The government says the bill will only be invoked in cases of suspected incitement, where there is a real possibility that the material in question endangers the public or national security.
Erdan said Tuesday that he continues to battle incitement, closing down social media accounts belonging to the Murabitun and Murabitat, Islamic groups of men and women, respectively, whose regular protests against non-Muslim visitors at the Temple Mount have occasionally turned violent.
“Yesterday we managed joint effort of the police and State Attorney’s Office to block the Facebook pages of the two organizations,” he said in a statement.
Facebook claims that it already provides governments with the ability to block content.
“When governments believe that something on the Internet violates their laws, they may contact companies like Facebook and ask us to restrict access to that content. When we receive such a request, it is scrutinized to determine if the specified content does indeed violate local laws. If we determine that it does, then we make it unavailable in the relevant country or territory,” the social media network says in its guidelines.
Defending his legislation last month, Erdan said European countries such as France and Germany already have similar laws in place, and Facebook complies with them. According to a spokesman for the minister, Facebook recently agreed to remove just 23 out of 74 pages brought to its attention by Israel for spreading alleged Palestinian incitement. “Their policy of removing [content] is very, very, very strict and the bar is set very high,” the spokesman told The Times of Israel in July.

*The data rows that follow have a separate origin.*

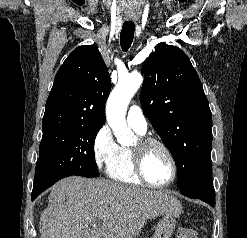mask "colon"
<instances>
[{"mask_svg":"<svg viewBox=\"0 0 247 238\" xmlns=\"http://www.w3.org/2000/svg\"><path fill=\"white\" fill-rule=\"evenodd\" d=\"M176 238H200L198 233L190 228L181 227L176 231Z\"/></svg>","mask_w":247,"mask_h":238,"instance_id":"colon-1","label":"colon"}]
</instances>
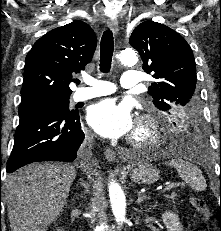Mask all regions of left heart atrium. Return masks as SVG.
<instances>
[{"label":"left heart atrium","mask_w":221,"mask_h":231,"mask_svg":"<svg viewBox=\"0 0 221 231\" xmlns=\"http://www.w3.org/2000/svg\"><path fill=\"white\" fill-rule=\"evenodd\" d=\"M87 120L98 134L107 138H119L134 129L130 107L112 99L102 100L91 106Z\"/></svg>","instance_id":"left-heart-atrium-1"}]
</instances>
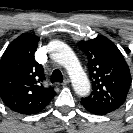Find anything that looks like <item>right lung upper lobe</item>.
<instances>
[{
	"label": "right lung upper lobe",
	"mask_w": 133,
	"mask_h": 133,
	"mask_svg": "<svg viewBox=\"0 0 133 133\" xmlns=\"http://www.w3.org/2000/svg\"><path fill=\"white\" fill-rule=\"evenodd\" d=\"M38 41L33 34H22L9 44L0 60V98L20 114L42 111L55 95L52 87L43 85V67L34 58Z\"/></svg>",
	"instance_id": "right-lung-upper-lobe-1"
}]
</instances>
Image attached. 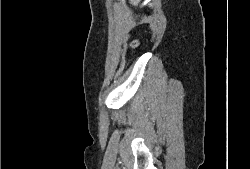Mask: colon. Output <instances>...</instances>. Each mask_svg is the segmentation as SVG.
Masks as SVG:
<instances>
[{"label":"colon","instance_id":"colon-1","mask_svg":"<svg viewBox=\"0 0 250 169\" xmlns=\"http://www.w3.org/2000/svg\"><path fill=\"white\" fill-rule=\"evenodd\" d=\"M138 38H133L131 44H130V47L132 49V51H135L139 45V42H138Z\"/></svg>","mask_w":250,"mask_h":169}]
</instances>
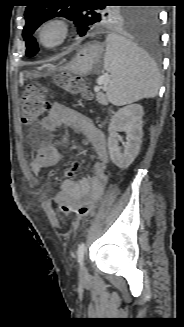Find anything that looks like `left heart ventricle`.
Here are the masks:
<instances>
[{"instance_id": "obj_1", "label": "left heart ventricle", "mask_w": 184, "mask_h": 327, "mask_svg": "<svg viewBox=\"0 0 184 327\" xmlns=\"http://www.w3.org/2000/svg\"><path fill=\"white\" fill-rule=\"evenodd\" d=\"M45 41L46 42H54L57 37H58V30L57 28L55 27H51V28H48L46 31H45Z\"/></svg>"}]
</instances>
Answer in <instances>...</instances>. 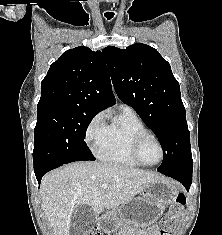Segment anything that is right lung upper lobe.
<instances>
[{
	"mask_svg": "<svg viewBox=\"0 0 222 235\" xmlns=\"http://www.w3.org/2000/svg\"><path fill=\"white\" fill-rule=\"evenodd\" d=\"M113 104L115 97L102 53L79 46L51 64L42 80L38 113L55 107L100 112Z\"/></svg>",
	"mask_w": 222,
	"mask_h": 235,
	"instance_id": "right-lung-upper-lobe-1",
	"label": "right lung upper lobe"
}]
</instances>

Furthermore, Facebook does not recognize Israeli control in the West Bank, the spokesman said. “If someone writes something problematic and they live in Judea and Samaria, [Facebook] won’t cooperate with us and they say it’s outside of Israel and therefore they can’t cooperate,” he said. Facebook declined to comment on that allegation.
Finally, he continued, when the Israel Police’s cybercrime unit turns to Facebook with urgent requests to remove posts, officers are forced to contact the company’s office in Ireland, even though it has a large corporate presence in Israel. The process for removing even virulent incitement “could take several hours or more, and we don’t have time for this — we need an immediate response.”
But legal experts warn that the social media giant won’t necessarily comply with such orders and with local laws, and may even be turned off the Israeli market; that the legislation is “clumsy,” requiring a lengthy legal process for content removal; and that Israel already has incitement laws on the books for online content but rarely enforces them.